No wristbands, no patches, no gadgets—just Wi-Fi. Find out how your heartbeat can be tracked invisibly using signals already in your home.
In recent years, growing public interest in health has made ubiquitous monitoring a key focus for researchers and users alike. Traditional methods for tracking vital signs rely on wearables that make contact with the body. Although these devices offer reasonable accuracy, they can be inconvenient for long-term use and are not always practical in daily routines. It is now possible, however, to measure heart rate without any physical contact, not even a lightweight wearable.
Imagine sitting in your drawing room while your heart rate is monitored automatically. This is now feasible using Wi-Fi signals already present in homes or offices. When these signals pass through the body, they undergo small changes. By analysing subtle variations in Channel State Information (CSI), the system can detect shifts in heart rate without touch. This non-contact approach improves comfort and increases real-world usability by eliminating the need for continuous user input.
Its appeal lies in its low cost, convenience, and unobtrusiveness. Earlier studies could detect breathing using Wi-Fi but struggled to track heartbeats because the signal changes were extremely faint. By combining CSI with machine learning (ML), current methods filter out irrelevant noise, including reflections from stationary objects, and isolate patterns linked to different heart rates.

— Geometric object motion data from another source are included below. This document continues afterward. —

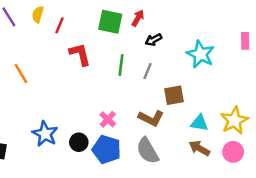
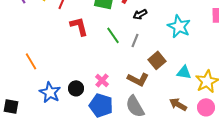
green line: (121, 65) -> (113, 35), turned -42
orange line: (21, 74) -> (31, 61), moved
brown square: (174, 95) -> (157, 60), turned -30
cyan triangle: (199, 123) -> (184, 72), moved
black circle: (79, 142) -> (76, 88), moved

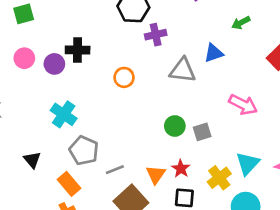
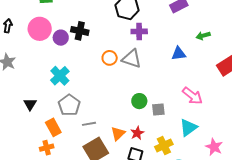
pink circle: (24, 58) -> (40, 29), size x1.5
gray triangle: (183, 70) -> (132, 59), moved
cyan triangle: (248, 163) -> (188, 127), moved

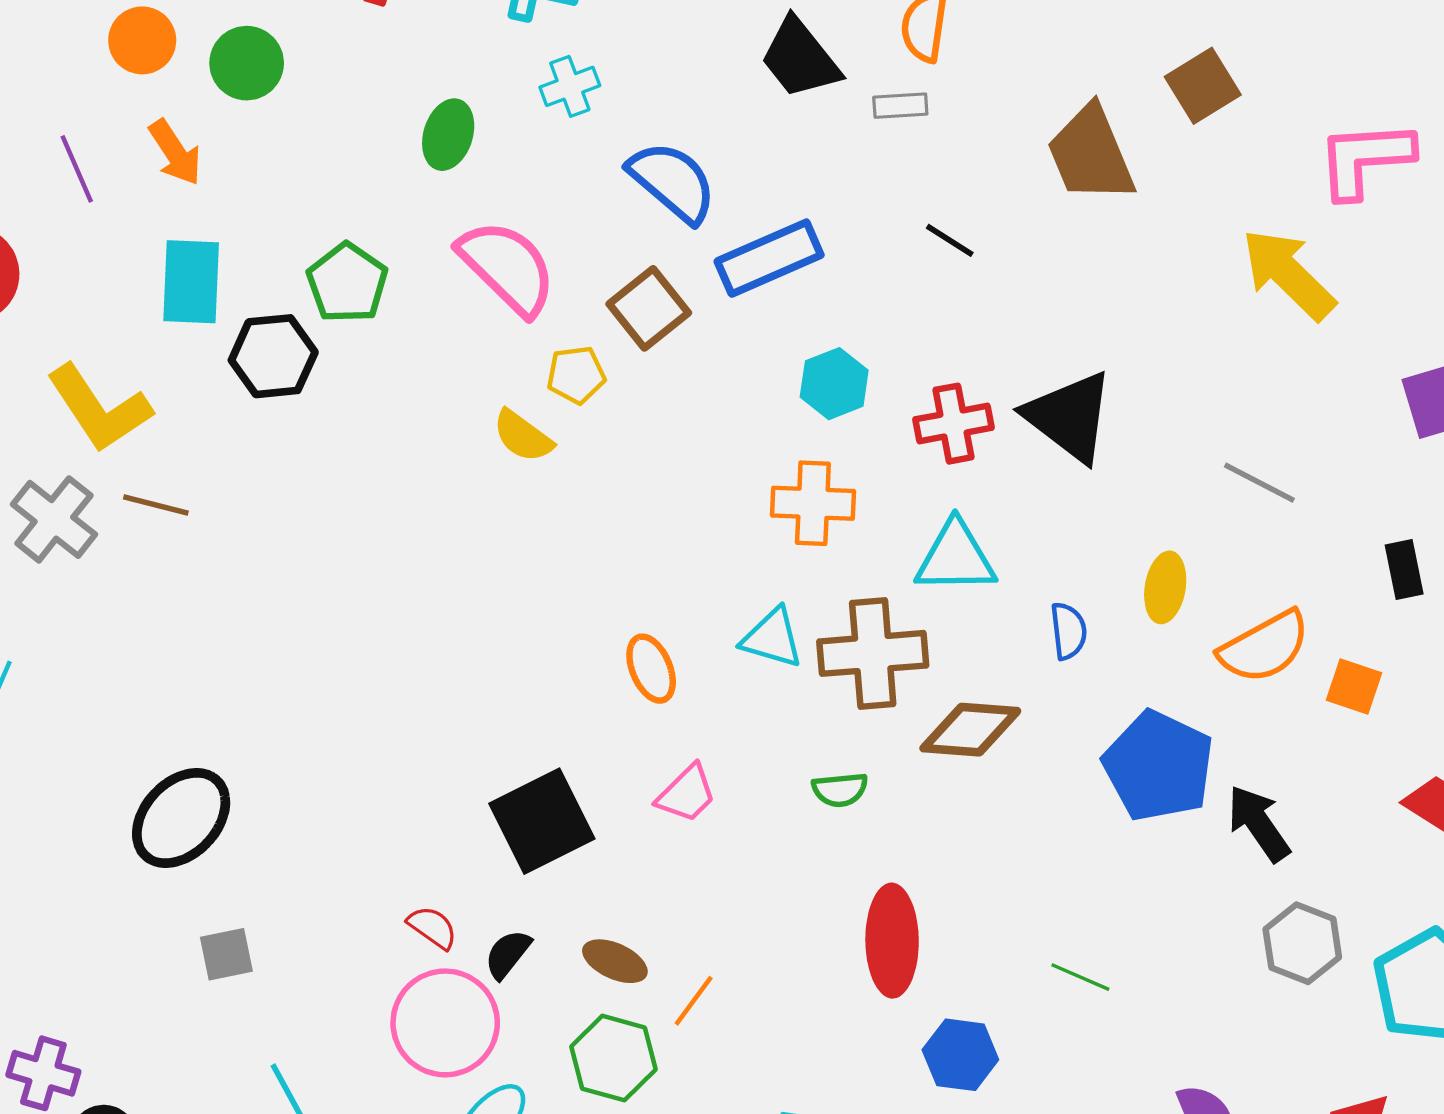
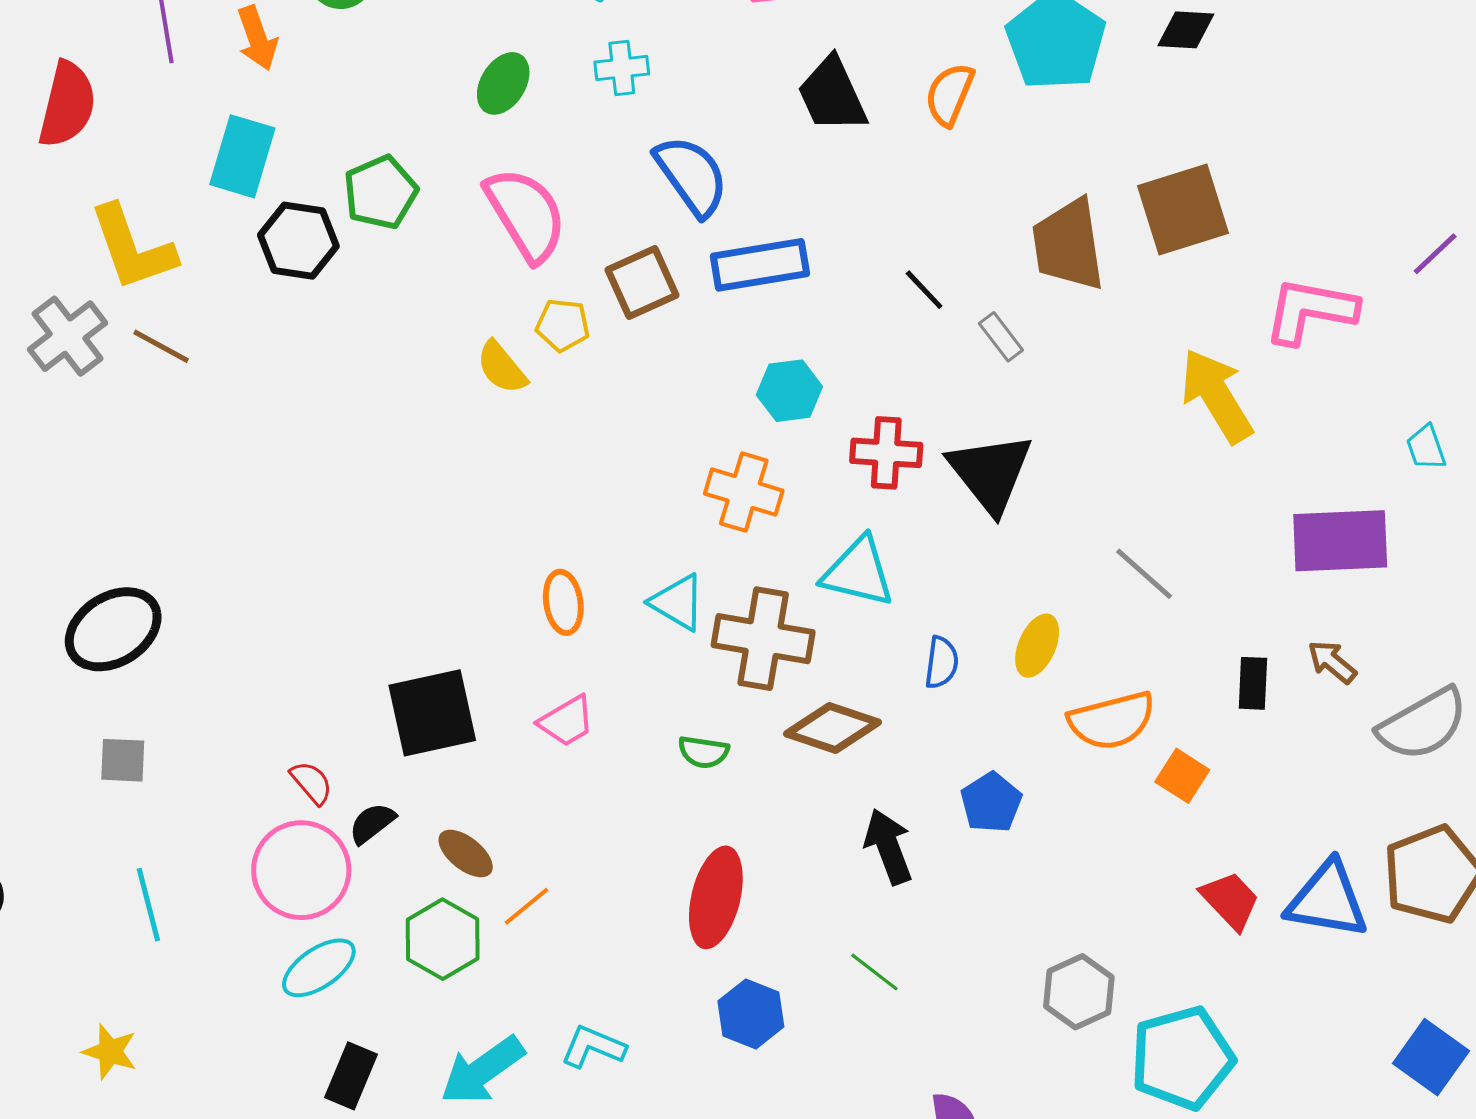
brown square: (1203, 86) -> (1183, 210), size x1.4
gray rectangle: (900, 106) -> (1001, 337), moved, turned 42
blue pentagon: (1159, 766) -> (991, 803), size x0.6
black arrow: (1259, 823) -> (888, 847), moved

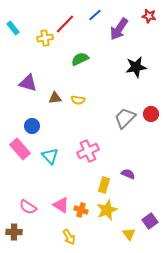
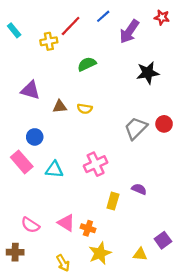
cyan triangle: (50, 156) -> (54, 170), turned -42
yellow star: (107, 210) -> (100, 253), moved
yellow triangle: (129, 234) -> (140, 254), turned -48
yellow arrow: (69, 237) -> (63, 263), moved

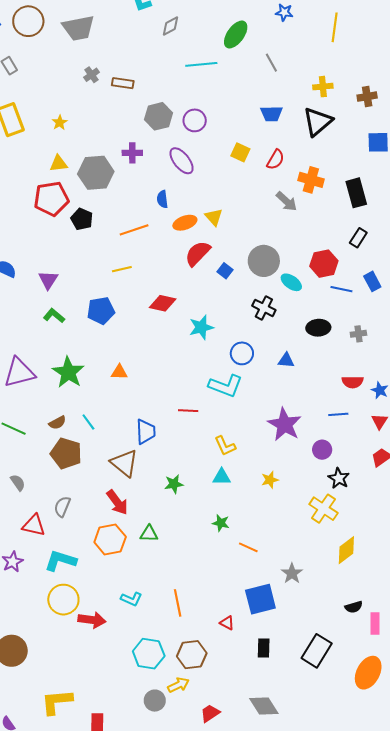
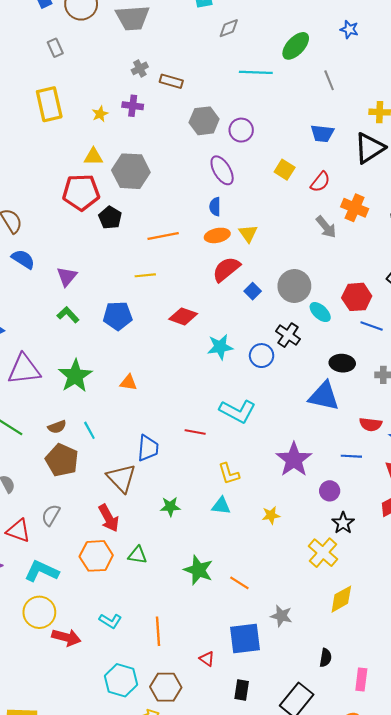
purple cross: (132, 153) -> (133, 106), moved
blue semicircle: (162, 199) -> (215, 207), moved
blue circle: (242, 353) -> (262, 356), moved
blue triangle: (286, 360) -> (324, 396), moved, size x1.8
green star: (221, 523) -> (198, 570), moved, size x1.6
gray star: (292, 573) -> (281, 616), turned -30
black semicircle: (354, 607) -> (326, 658), moved, turned -72

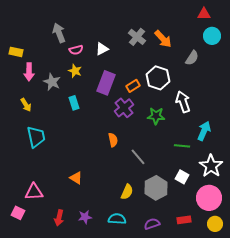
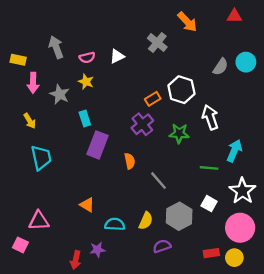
gray arrow: (59, 33) -> (56, 47), moved
cyan circle: (212, 36) -> (246, 62), moved
orange arrow: (163, 39) -> (187, 22), moved
purple rectangle: (106, 83) -> (97, 145), moved
red arrow: (59, 218) -> (76, 260), moved
cyan semicircle: (117, 219) -> (115, 224), moved
purple semicircle: (152, 224) -> (162, 246), moved
yellow circle: (215, 224) -> (234, 258), moved

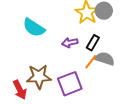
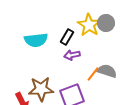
cyan semicircle: (34, 28) -> (36, 40), turned -40
black rectangle: (93, 43) -> (67, 37), moved

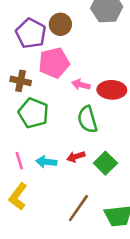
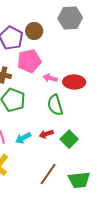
cyan arrow: (46, 162) -> (23, 138), turned -35

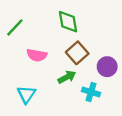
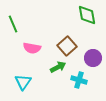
green diamond: (68, 22) -> (87, 15), moved
green line: (15, 27) -> (13, 24), turned -66

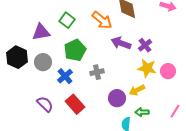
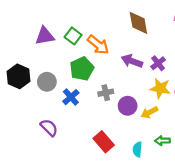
orange arrow: (102, 20) -> (98, 45), moved
purple triangle: (41, 32) -> (45, 36), moved
purple circle: (117, 98) -> (128, 106), moved
red rectangle: (75, 104) -> (104, 142), moved
green arrow: (142, 112) -> (162, 141), moved

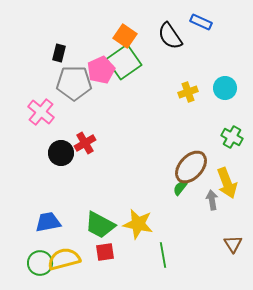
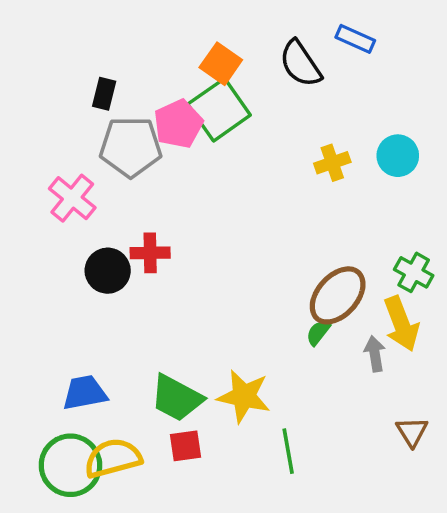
green cross: (232, 137) -> (414, 272), moved
red cross: (85, 143) -> (150, 253), turned 30
green circle: (40, 263) -> (70, 465), size x1.4

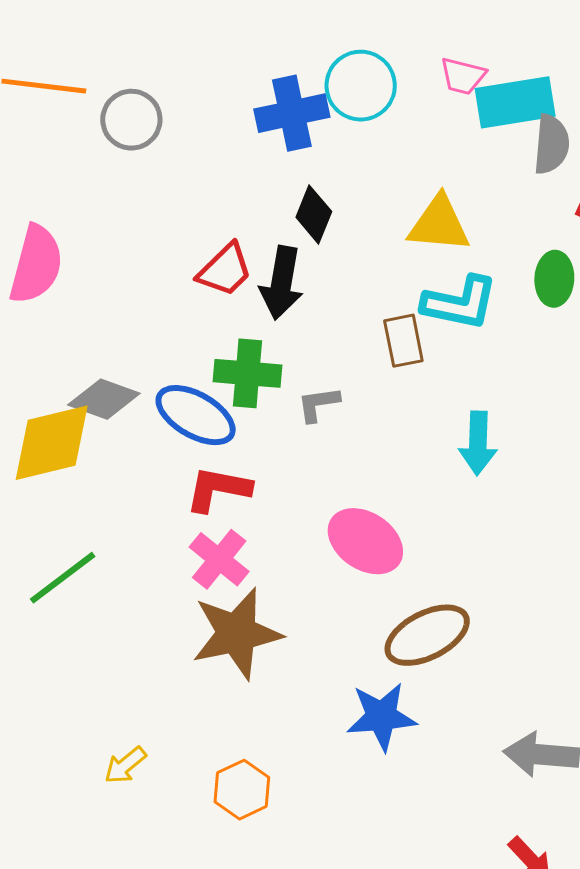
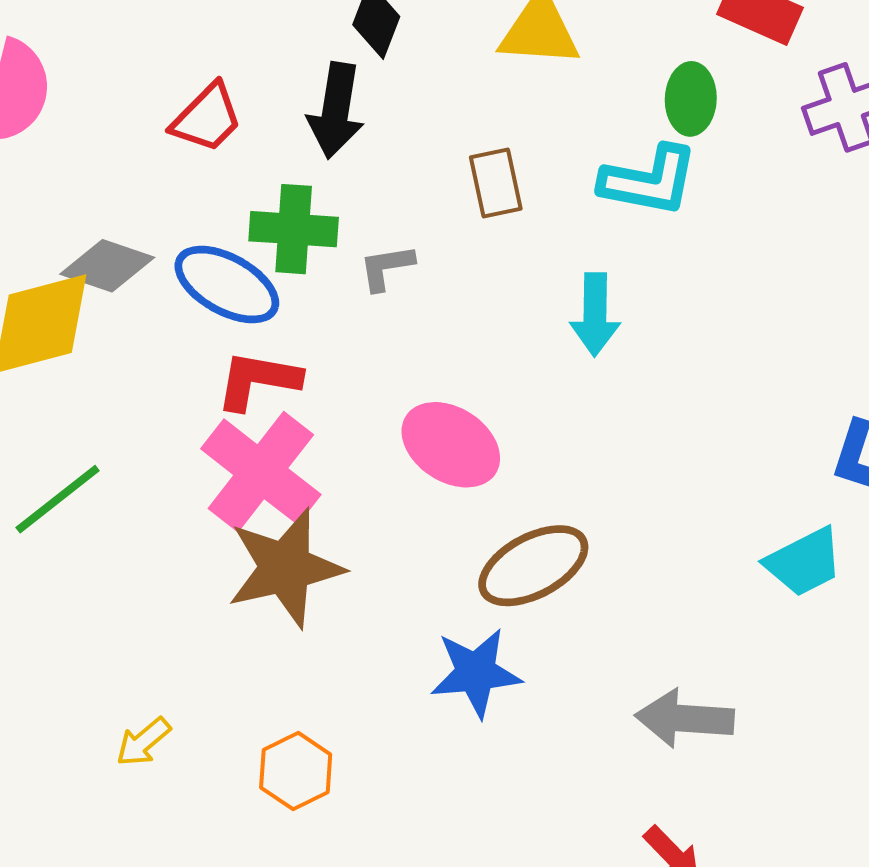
red trapezoid: (225, 270) -> (207, 118), moved
cyan L-shape: (460, 303) -> (649, 181), moved
pink cross: (219, 559) -> (261, 472), size x1.5

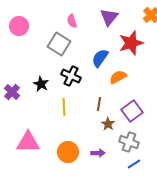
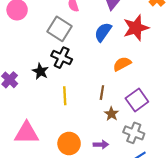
blue semicircle: (100, 58) -> (103, 32), moved
black cross: (71, 76) -> (62, 58), moved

| Common ways to access CSI data |
| • ESP32 and Raspberry Pi are the most common open platforms that support CSI. Most projects focus on these. • Arduino boards do not provide CSI support. • Qualcomm and Broadcom chips may support CSI but require specific laptop NICs and a Linux setup (e.g., Ubuntu 16.04 with a WLAN library). • Intel 5300 NICs can extract CSI, but need compatible cards, custom firmware, and specialised tools. Setup is complex, and hardware is hard to source. • Software-defined radios (SDRs) such as HackRF can capture physical-layer signals but not standard Wi‑Fi CSI. • Some high-end routers may expose physical-layer data; users can check documentation or flash custom firmware (e.g., OpenWRT), but this requires care. • The Adafruit HUZZAH32 is an ESP32-based board, so it can support CSI extraction in theory. |
How signals reveal your pulse
As mentioned earlier, in Wi-Fi heart-rate monitoring, CSI is used to analyse how chest movements from the heartbeat affect the Wi-Fi signal. The system captures fine-grained CSI data from standard Wi-Fi devices and uses signal processing and machine learning to extract subtle changes caused by the pulse. Typically, the heartbeat frequency is estimated from peaks in the signal.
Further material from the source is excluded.